En mi caso, si alguna vez me puse alguna meta, en ese sentido, fue llegar a ser lo opuesto de mi padre. Debo reconocer que mi padre fue estricto y riguroso a la hora de empujarme hacia la música, pero desde el punto de vista moral no era la cara del espejo donde mirarse, sino su reverso.

Mi madre era otra cosa. Desgraciadamente la salud no la acompañaba. Leía con la voracidad de quien sabe que tiene poco tiempo. Seguramente presintió lo que sería la vida de sus hijos una vez que ella no estuviera y quiso dejarnos una buena educación. Yo era su hijo mayor y todo su empeño lo puso en mí. La educación en mi colegio no fue descuidada, pero tampoco especialmente buena. Fue mi madre quien se esforzó para abrirme la mente a la cultura antigua, a la herencia de los clásicos, a la filosofía, a otras lenguas. Estaba convencida de que el camino para salir de la pobreza era el aprendizaje, la educación. “No basta con el talento, Ludwig. Tienes que educarte, es un deber comprender el mundo en el cual vas a vivir, tienes que ser capaz de abrirte las puertas a una vida mejor y para que todo ello sea posible debes estudiar y entender a los clásicos”.

***

Yo acababa de cumplir once años.

Era el año 1781.

Sentada frente al fogón de la cocina, revolviendo la olla o pelando las papas con una fuente en la falda, mi madre me explicaba los acontecimientos del momento.

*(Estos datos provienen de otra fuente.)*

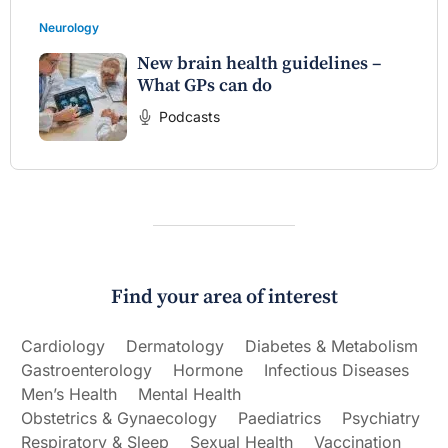
Neurology
New brain health guidelines –
What GPs can do
Podcasts
Find your area of interest
Cardiology
Dermatology
Diabetes & Metabolism
Gastroenterology
Hormone
Infectious Diseases
Men’s Health
Mental Health
Obstetrics & Gynaecology
Paediatrics
Psychiatry
Respiratory & Sleep
Sexual Health
Vaccination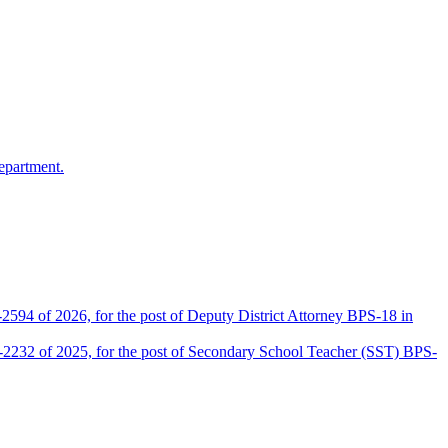
epartment.
2594 of 2026, for the post of Deputy District Attorney BPS-18 in
D-2232 of 2025, for the post of Secondary School Teacher (SST) BPS-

Ese año ocurrieron cosas importantes. Se presentó Los bandidos, de Schiller, la última obra del Sturm und Drang, el movimiento del cual mi generación fue hija y que tan bien representaron, en literatura, Schiller y Goethe, y en música, Haydn. Sturm und Drang: aturdir con la emoción. El mundo de lo sublime. El despertar. Yo me sentía hijo de ellos y de la revolución que siguió. Ese mismo año se produjo un cambio en la política de Viena, del cual mi madre no paraba de hablar. El emperador José II publicó un decreto que proclamaba la tolerancia religiosa y se abolía la servidumbre. José II modernizó la administración de la ciudad dándole a Viena una estabilidad que era la envidia de Europa. Eran tiempos de cambio, de esperanza, las ideas revolucionarias flotaban en el aire y moldearían mi carácter limando algunas durezas de mi corazón.

También estaba Kant.

Mi madre se fascinaba con su pensamiento. Por las noches, después de fregar la cocina, ordenar los platos y limpiar el comedor, se dedicaba a leer sus escritos y me hablaba del nuevo camino que Kant le estaba abriendo a la filosofía. Kant decía que para lo espiritual, lo existencial, para el sentido de la vida, el ser humano estaba cargado de preguntas que no era capaz de ignorar, pero tampoco era capaz de responder.

Poco después apareció un artículo que vuelvo a leer recordando lo mucho que impactó a mi madre. En este artículo Kant definía la Ilustración como el escape de la humanidad de su autoinfligida inmadurez; y definía la inmadurez como la inhabilidad de hacer uso del propio entendimiento sin la guía de otro. “¡Ten el coraje de usar tu propio entendimiento!”, me animaba mi madre. ¡Mi querida madre! Yo he guiado toda mi vida bajo ese principio que iluminó la Ilustración. He tenido fe en mí mismo y el coraje de usar mi entendimiento. Puede ser que no me guste si me miro al espejo, mas si pienso en mi fuerza vital, en mi lucha interna, en la valentía con que he sido capaz de enfrentar mi destino… he vencido al enemigo más poderoso de un músico, la pesadilla de todo compositor, esa campana que te cubre desde el cuello a la punta de la cabeza aislándote del resto del mundo y sometiéndote a sus duros límites.

También ese año Haydn publicó sus cuartetos de cuerda, Mozart estrenó su Idomeneo y yo comencé mis clases de piano con Christian Neefe.